I really want to upgrade all of my purchased, legit versions of office to this new one. It's the first one that seems WORTH upgrading to. But I'm only upgrading my main machine's license if they keep jacking up the prices...period.
And MS loses money, in my case at least. At $100 an upgrade, I'd update 5 machines, but at $300 an upgrade, I'll only update 1 of them.
And how exactly does this follow the Vista UI Guidelines? (not referring to the mention in the article)
http://www.gobe.com/
At that price, I'd want it to write for me while I sit back drinking a pina colada.
Cal
Unless by manual you mean pressing in one key combination or clicking your mouse twice, afaik it has always done automatic word count.
In any version of Word you should be able to highlight the text or highlight nothing to mean all text and then do Tools->Word Count.
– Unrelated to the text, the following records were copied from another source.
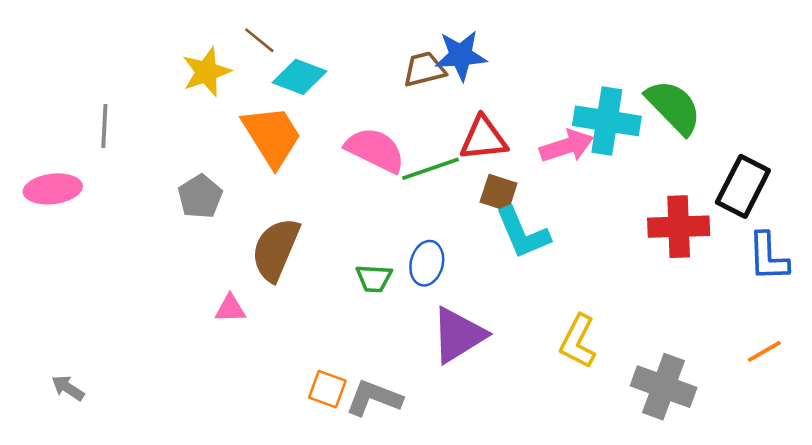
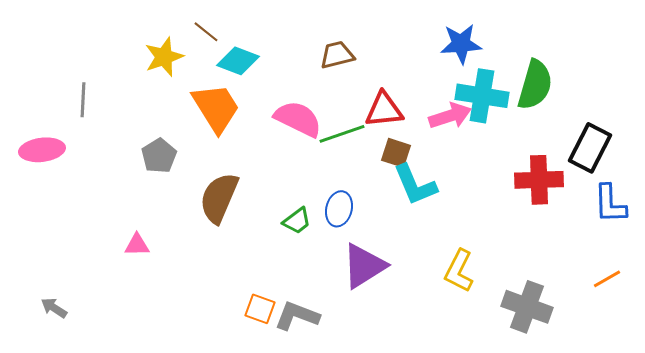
blue star: (461, 55) -> (461, 44), moved
green semicircle: (674, 107) -> (535, 85), turned 60
green trapezoid: (374, 278) -> (297, 221), turned -40
pink triangle: (230, 309) -> (137, 245), moved

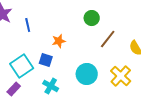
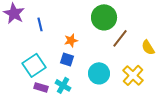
green circle: (92, 18) -> (104, 17), size x1.6
blue square: (46, 60) -> (67, 59), moved
purple rectangle: (14, 89) -> (41, 87), moved, turned 64

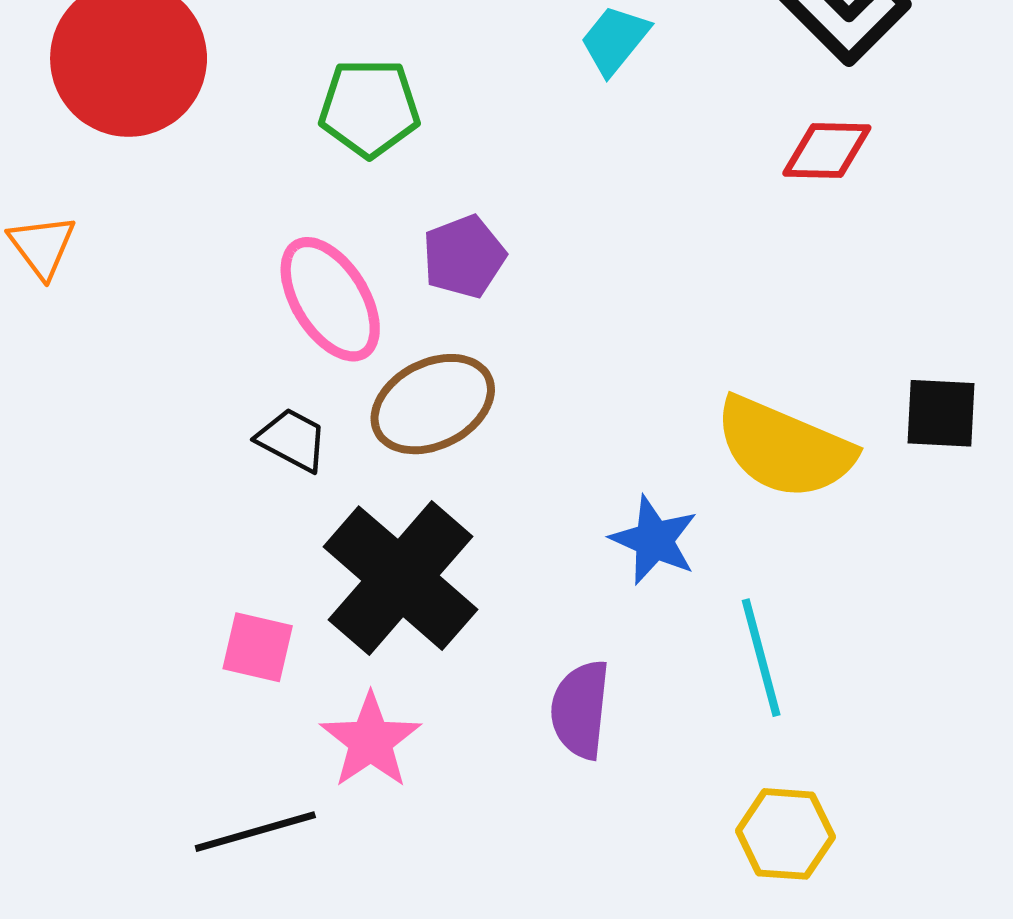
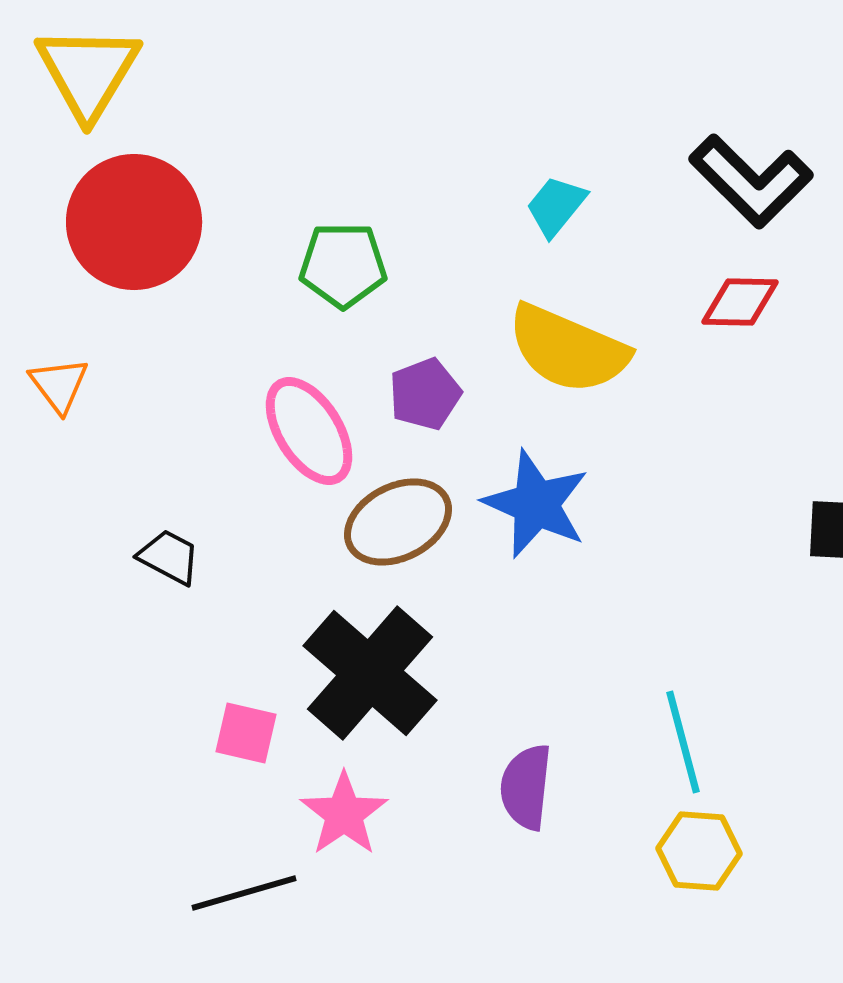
black trapezoid: (292, 440) -> (169, 557), moved
yellow semicircle: (784, 448) -> (568, 349), moved
blue star: (654, 540) -> (536, 504), moved, size x1.4
yellow hexagon: (785, 834) -> (699, 851), moved

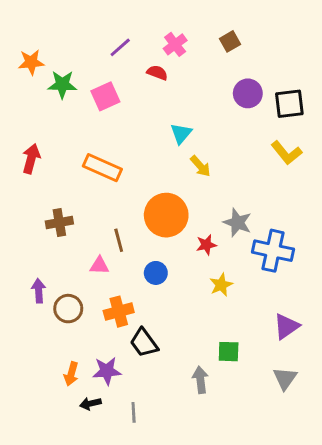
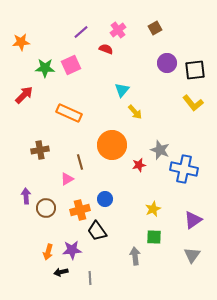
green star: (62, 84) -> (45, 68), moved
red arrow: (31, 159) -> (24, 95), moved, turned 30
pink triangle: (99, 266) -> (67, 179), turned -32
blue circle: (156, 273) -> (105, 199), moved
yellow star: (221, 285) -> (153, 209), moved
This will show you how many sentences, characters, paragraphs *AND* words.
I don't have word installed, but I believe previous word versions even had your words counted in the status bar (possibly an option you have to turn on and is not on by default).
MS Office is overpriced and bloated. The "ribbon" interface looks like it's easy to use but in reality it might be as hard to use as the interface of the previous office version would be.
Can you do a very nice poster about a wedding in Word? OpenOffice's Writer can too. Can you do nifty slides in PowerPoints to show off your unprofessionalism with overhyped animations and fancy sounds? OpenOffice can do same. I don't care about outlook because Sunbird + Thunderbird = FREE alternative.
It's just that those who diss Openoffice have not tried OpenOffice hard enough, hence wasting their precious $$ that would be better spent elsewhere such as a nice new video card or mainboard+cpu for your current computer so you can enjoy more games.
Also Free is only free if your time means nothing to you - if I have to spend time getting a program to do what I want or working round it's limitations it's not free - my time is money at work and I'd prefer not to waste it at home.
That I haven't checked out Open Office for a while so I'm not sure where it's at these days but it certainly used to lack the review and proofing tools I use in Word a lot as one example of a previous deal breaker.